# Short term Load Forcasting (Regression Machine Learning)

You have been provided with **Load Forecasting** data set as a single file, `dataset.csv`. 

We obtained it at http://www.mathworks.com/videos/electricity-load-and-price-forecasting-with-matlab-81765.html. 

For some background information you can also watch the video tutorial given in the link above:



### 1. Set up notebook and load dataset

In [None]:
!pip install -r requirement.txt

In [None]:
%matplotlib inline
import numpy as np
import pandas as pd
from sklearn import linear_model  # linear regression library
from sklearn.linear_model import LinearRegression
from sklearn.metrics import mean_squared_error
from sklearn.metrics import mean_absolute_percentage_error
from sklearn import metrics
from sklearn.model_selection import train_test_split
import matplotlib.pyplot as plt


This next snippet of code loads the load forecasting dataset. There are 50000 data points, each with 8 predictor variables that are input `x` and one response variable (which we'll denote `y`).



In [None]:
dataset = pd.read_csv('dataset.csv') # Reads the dataset in pandas dataframe

features = ['DryBulb', 'DewPoint', 'Hour', 'Weekday', 
            'IsWorkingDay', 'P_W_S_hour_l', 'P_D_S_hour_l', 'prev24HrAveLoad']
dataset.head() # This command tell the first 5 entries of the dataset

The dataset contains 8 input variable which contains the contextual information and historical load and temperature data. The variable includes:
- DryBulb temperature
- DewPoints
- Hours (data is collected in hourly samples so each day has 24 values)
- Weekday number [1 for Monday and 7 Sunday]
- Holyday flag [IsWorkingDay 0 for working 1 for holiday]
- prvious week same hour load (P_W_S_hour_l) 168 lagging entry i.e. 168 hours per week
- prevuous day same hour load (P_D_S_hour_l) 24 lagging entry
- prev24HrAveLoad (Average load for the perticular day)

Target variable is actual load at that perticular hour that is need to be predicted

# Statistical Feature Extraction (Increase the Feature Space)
This snippet of code extract the statistical features for the given data. These features includes the mean, standard deviation
and variance of daily, 48 hours, 72 hours and weekly load. 

In [None]:

dataset['weekly_rollingavg'] = dataset['target_variable'].rolling(window=168).mean()
dataset['weekly_std'] = dataset['target_variable'].rolling(window=168).std()
dataset['daily_std'] = dataset['target_variable'].rolling(window=24).std()

dataset['weekly_varience'] = dataset['target_variable'].rolling(window=168).var()
dataset['daily_varience'] = dataset['target_variable'].rolling(window=24).var()

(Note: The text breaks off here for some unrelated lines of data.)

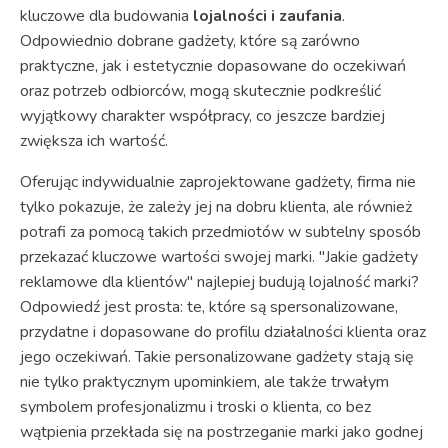
kluczowe dla budowania
lojalności i zaufania
.
Odpowiednio dobrane gadżety, które są zarówno
praktyczne, jak i estetycznie dopasowane do oczekiwań
oraz potrzeb odbiorców, mogą skutecznie podkreślić
wyjątkowy charakter współpracy, co jeszcze bardziej
zwiększa ich wartość.
Oferując indywidualnie zaprojektowane gadżety, firma nie
tylko pokazuje, że zależy jej na dobru klienta, ale również
potrafi za pomocą takich przedmiotów w subtelny sposób
przekazać kluczowe wartości swojej marki. "Jakie gadżety
reklamowe dla klientów" najlepiej budują lojalność marki?
Odpowiedź jest prosta: te, które są spersonalizowane,
przydatne i dopasowane do profilu działalności klienta oraz
jego oczekiwań. Takie personalizowane gadżety stają się
nie tylko praktycznym upominkiem, ale także trwałym
symbolem profesjonalizmu i troski o klienta, co bez
wątpienia przekłada się na postrzeganie marki jako godnej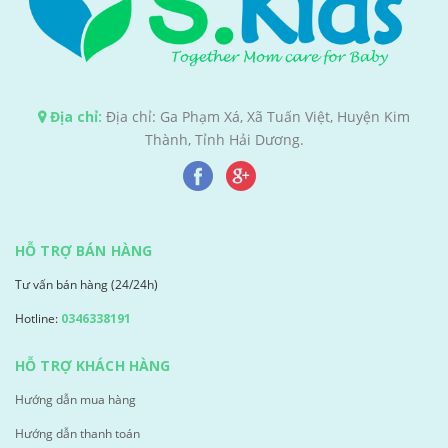
Địa chỉ:
Địa chỉ: Ga Phạm Xá, Xã Tuấn Việt, Huyện Kim
Thành, Tỉnh Hải Dương.
HỖ TRỢ BÁN HÀNG
Tư vấn bán hàng (24/24h)
Hotline:
0346338191
HỖ TRỢ KHÁCH HÀNG
Hướng dẫn mua hàng
Hướng dẫn thanh toán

dataset['weekly_median'] = dataset['target_variable'].rolling(window=168).median()
dataset['daily_meadian'] = dataset['target_variable'].rolling(window=24).median()



dataset['48_hour_mean'] = dataset['target_variable'].rolling(window=48).mean()
dataset['48_hour_variance'] = dataset['target_variable'].rolling(window=48).var()
dataset['48_hour_std'] = dataset['target_variable'].rolling(window=48).std()


dataset['72_hour_mean'] = dataset['target_variable'].rolling(window=72).mean()
dataset['72_hour_variance'] = dataset['target_variable'].rolling(window=72).var()
dataset['72_hour_std'] = dataset['target_variable'].rolling(window=72).std()


dataset['12_hours_temp_mean'] = dataset['DewPoint'].rolling(window=12).mean()
dataset['24_hour_temp_mean'] = dataset['DewPoint'].rolling(window=24).mean()


dataset['12_hours_temp_std'] = dataset['DewPoint'].rolling(window=12).std()
dataset['24_hour_temp_std'] = dataset['DewPoint'].rolling(window=24).std()


dataset['12_hours_temp_var'] = dataset['DewPoint'].rolling(window=12).var()
dataset['24_hour_temp_var'] = dataset['DewPoint'].rolling(window=24).var()




In [None]:
dataset.head() # Displays the first 5 values of expended dataset



In [None]:
variables = [*dataset]

# The target_value is at index 8 so we have to remove it for the feature list.
#

index = 8
features = variables[:index]+variables[index+1:] # remove the target variable for feature list
print(features)

print('----------------------------------------------')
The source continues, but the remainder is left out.